Vietnam Gagalkan Penyelundupan Trenggiling Hidup

Vietnam Gagalkan Penyelundupan Trenggiling Hidup
Foto dokumentasi Save Vietnam's Wildlife yang diambil pada 29 Juli 2019 memperlihatkan sejumlah trenggiling, yang disembunyikan di bus, di provinsi Ha Tinh.

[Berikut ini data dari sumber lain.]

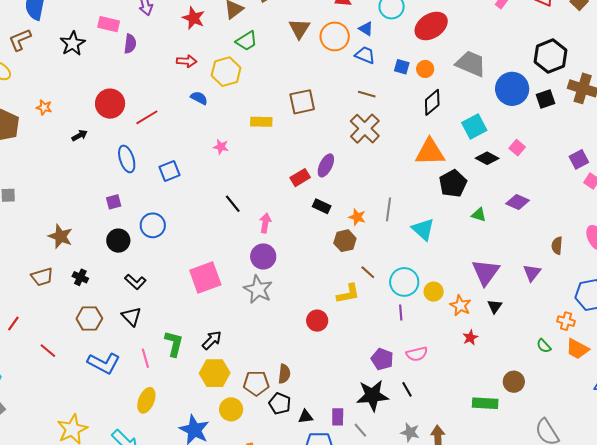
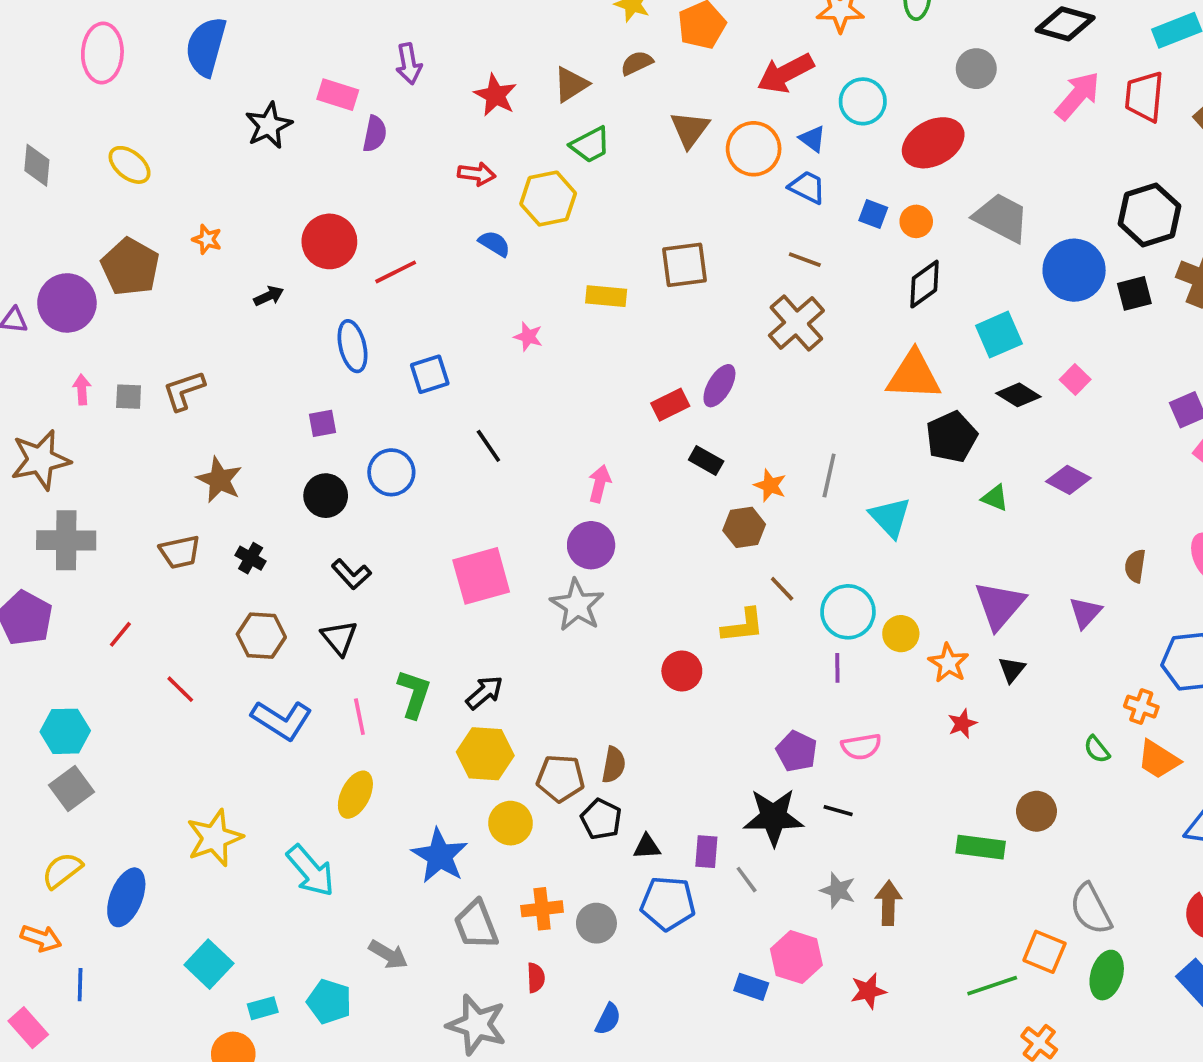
brown L-shape: (20, 40) -> (184, 391), moved
black line: (233, 204) -> (488, 446), moved
black line: (407, 389) -> (838, 811), turned -49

Lusinan trenggiling hidup yang diselundupkan dari Laos ditemukan dalam kondisi "dehidrasi dan lemah". ( Foto: AFP / SAVE VIETNAM'S WILDLIFE )
Unggul Wirawan / WIR Jumat, 2 Agustus 2019 | 06:42 WIB

Hanoi, Beritasatu.com- Puluhan trenggiling hidup yang diselundupkan dari Laos ditemukan dalam kondisi "dehidrasi dan lemah" di dalam bus di Vietnam tengah. Pada Selasa (30/7), polisi dan ahli konservasi mengatakan mamalia yang terancam punah itu adalah makanan yang sangat mahal.

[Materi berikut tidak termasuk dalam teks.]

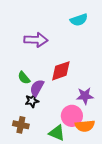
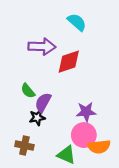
cyan semicircle: (79, 20) -> (77, 22), moved, turned -120
red diamond: (61, 71) -> (69, 62), moved
purple star: (85, 96) -> (86, 112), moved

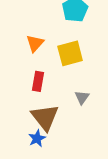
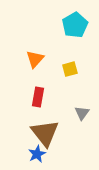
yellow square: (70, 53) -> (70, 69), size x0.6

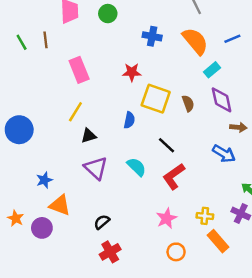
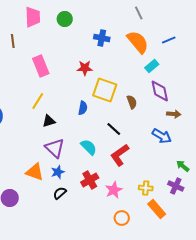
brown semicircle: (188, 103) -> (132, 102), moved
blue star: (44, 180) -> (58, 172), moved
orange triangle: (60, 205) -> (35, 172), moved
red cross: (110, 252) -> (90, 180), moved

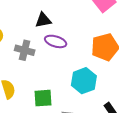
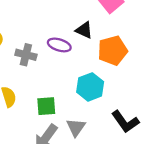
black triangle: (43, 20) -> (84, 30), moved, turned 36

Trenggiling kecil yang jinak adalah binatang paling diperdagangkan di dunia. Trenggiling mudah ditemukan di seluruh Asia dan Afrika. Menurut World Wildlife Fund (WWF), rata-rata satu ekor diambil dari alam liar setiap lima menit.

Di Vietnam, daging trenggiling dianggap berkadar tinggi dan sulit ditemukan dan sisiknya digunakan dalam pengobatan tradisional untuk mengobati alergi dan impotensi.

Pada Senin, polisi menemukan 30 trenggiling yang dimasukkan ke dalam kotak-kotak di satu bus di provinsi Ha Tinh. Aparat juga menangkap pengemudi dan istrinya karena dicurigai memperdagangkan hewan-hewan tersebut dari Laos.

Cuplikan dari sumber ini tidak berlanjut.